(Records for processing Opens)

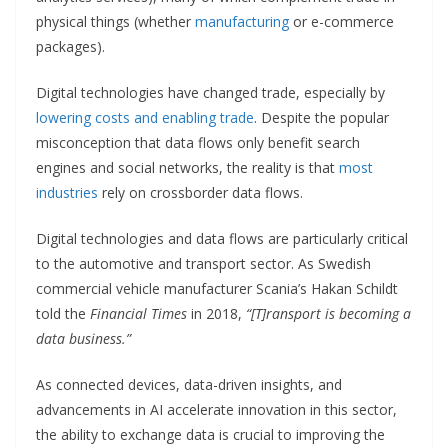
physical things (whether
manufacturing
or e-commerce
packages).
Digital technologies have changed trade, especially by
lowering costs and enabling trade
. Despite the popular
misconception that data flows only benefit search
engines and social networks, the reality is that
most
industries
rely on crossborder data flows.
Digital technologies and data flows are particularly critical
to the automotive and transport sector. As Swedish
commercial vehicle manufacturer Scania’s Hakan Schildt
told the
Financial Times
in 2018,
“[T]ransport is becoming a
data business.”
As connected devices, data-driven insights, and
advancements in AI accelerate innovation in this sector,
the ability to exchange data is crucial to improving the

(Records for processing Closes)

**Problem to work on**
Above are the records; repeat them all exactly, without the pictures.

**Output of the task**
physical things (whether
manufacturing
or e-commerce
packages).
Digital technologies have changed trade, especially by
lowering costs and enabling trade
. Despite the popular
misconception that data flows only benefit search
engines and social networks, the reality is that
most
industries
rely on crossborder data flows.
Digital technologies and data flows are particularly critical
to the automotive and transport sector. As Swedish
commercial vehicle manufacturer Scania’s Hakan Schildt
told the
Financial Times
in 2018,
“[T]ransport is becoming a
data business.”
As connected devices, data-driven insights, and
advancements in AI accelerate innovation in this sector,
the ability to exchange data is crucial to improving the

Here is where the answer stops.